正直言って、意味のよく分からない不思議なメッセージもあるでしょう? 必ずしも感謝のメッセージだけではない。
でも「助かりました」と書いてくれた人に、私が「丁寧に書いてるから、使ってもいい人だ」とジャッジしてしまったとしたら、それこそ危険なんですよ。投げ捨てたようなメッセージを書いた方も実は本当に困っている方なのかもしれません。
「【A】という振る舞いならいい」と思った瞬間に、自分の中で「【Not A】はダメ」となってしまう。
だから「【A】でも【B】でも【C】でも、なんでもいい」という心をちゃんと持っておかないと、必ず「【Not A】はダメ」が出てきてしまう。
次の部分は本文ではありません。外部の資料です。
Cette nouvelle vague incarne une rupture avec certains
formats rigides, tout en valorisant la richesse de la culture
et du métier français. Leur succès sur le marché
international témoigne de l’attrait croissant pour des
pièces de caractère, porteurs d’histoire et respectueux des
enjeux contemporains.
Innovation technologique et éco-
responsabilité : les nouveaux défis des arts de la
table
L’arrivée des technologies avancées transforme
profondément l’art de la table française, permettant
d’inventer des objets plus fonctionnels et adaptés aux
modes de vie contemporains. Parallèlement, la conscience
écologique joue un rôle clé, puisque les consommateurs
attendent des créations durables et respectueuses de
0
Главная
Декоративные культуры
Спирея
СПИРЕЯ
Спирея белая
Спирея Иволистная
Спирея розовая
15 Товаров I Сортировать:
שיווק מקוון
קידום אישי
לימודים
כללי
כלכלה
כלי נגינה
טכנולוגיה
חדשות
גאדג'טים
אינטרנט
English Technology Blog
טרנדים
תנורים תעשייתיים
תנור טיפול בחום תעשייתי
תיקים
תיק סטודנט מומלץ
「この人はメッセージも何も書かずに立ち去った。もうこの人には使って欲しくない」と思ってしまうのは本意ではない。
だから、今まで当たり前に考えていたような「善悪の基準」を、全部リセットしなきゃいけない。
だって、感謝を伝える分かりやすいメッセージばかりじゃない。意味不明なメッセージも現実にはたくさんある。分かりにくいけど、それだって価値があるんです。
「たくさんコメントを書いてくれている【A】さんが使ってくれて嬉しい」
「いやいや、【Not A】さんが来た時も、【A】さんと同じように受け止めたい」
だから【A】さんを無視するような心の振る舞いすらする。
「たくさん書いているからいい人」と期待して考えるのではなく「いや、悪い人でも使っていいよ!」って。
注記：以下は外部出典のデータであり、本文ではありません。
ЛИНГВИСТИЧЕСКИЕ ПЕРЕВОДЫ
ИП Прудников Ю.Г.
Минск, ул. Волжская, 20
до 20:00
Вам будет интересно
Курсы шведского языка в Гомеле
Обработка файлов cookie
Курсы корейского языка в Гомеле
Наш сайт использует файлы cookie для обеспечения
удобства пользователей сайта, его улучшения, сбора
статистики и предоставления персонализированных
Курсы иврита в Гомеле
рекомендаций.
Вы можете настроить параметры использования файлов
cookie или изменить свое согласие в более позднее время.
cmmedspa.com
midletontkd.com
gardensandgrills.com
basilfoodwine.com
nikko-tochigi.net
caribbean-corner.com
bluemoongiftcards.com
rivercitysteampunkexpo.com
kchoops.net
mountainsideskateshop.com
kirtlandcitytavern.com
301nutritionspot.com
元々、そこまで感情と距離感を取るような人間ではなかったんですけどね。でも食堂を始めてから変わったと思います。
90回踏みにじられても1回が誰かの支えになればそれで十分。そう思うからこそ"かわいそうな人"だけでなく誰もがつかえるような設計にしています。(『ただめしを食べさせる食堂が今日も黒字の理由』より引用)
「今日のあなたは、貼る側であって下さい」の意味
人気テレビ番組で食堂が取り上げられると、反響が大きくて"ただめし券"を使う人が一気に増えました。そんなときは、正直「使わないでくれ」と思う自分が出てきます。
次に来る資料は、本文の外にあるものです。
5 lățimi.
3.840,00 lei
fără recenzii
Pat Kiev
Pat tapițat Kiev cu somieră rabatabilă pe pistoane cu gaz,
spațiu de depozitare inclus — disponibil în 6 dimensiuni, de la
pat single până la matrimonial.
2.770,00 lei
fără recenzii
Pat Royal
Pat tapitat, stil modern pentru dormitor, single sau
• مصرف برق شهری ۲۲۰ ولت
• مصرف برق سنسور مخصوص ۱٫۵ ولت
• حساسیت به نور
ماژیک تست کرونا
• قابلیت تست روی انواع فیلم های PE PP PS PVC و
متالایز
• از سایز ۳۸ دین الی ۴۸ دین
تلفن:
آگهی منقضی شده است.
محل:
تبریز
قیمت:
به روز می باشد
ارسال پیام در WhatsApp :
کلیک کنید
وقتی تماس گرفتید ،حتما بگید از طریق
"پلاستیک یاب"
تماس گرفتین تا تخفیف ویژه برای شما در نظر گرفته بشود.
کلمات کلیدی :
でもそれは「テレビを観ておもしろ半分に使うあなたじゃなくて、本当に困ってる人に届くように」と、私が期待してしまっているからですよね。
券を使う人が一気に増えた時「ちょっとこれはまずい」と思って、「テレビを観た方へ。あなたが使う券ではありません」と貼り紙を出したんですね。その後、ただめし券を使う動きはいったん収まりました。
だけど、書いた後に、その文面はちょっと違うんじゃないかと思い始めたんですよ。「テレビを観た人は使用禁止」というジャッジは、おかしいと思ったんです。
ではどう伝えるべきかを改めて考えて、1週間後に「限りある善意です。出来ることなら、今日のあなたは貼る側であって下さい」と書き直したものに貼り換えました。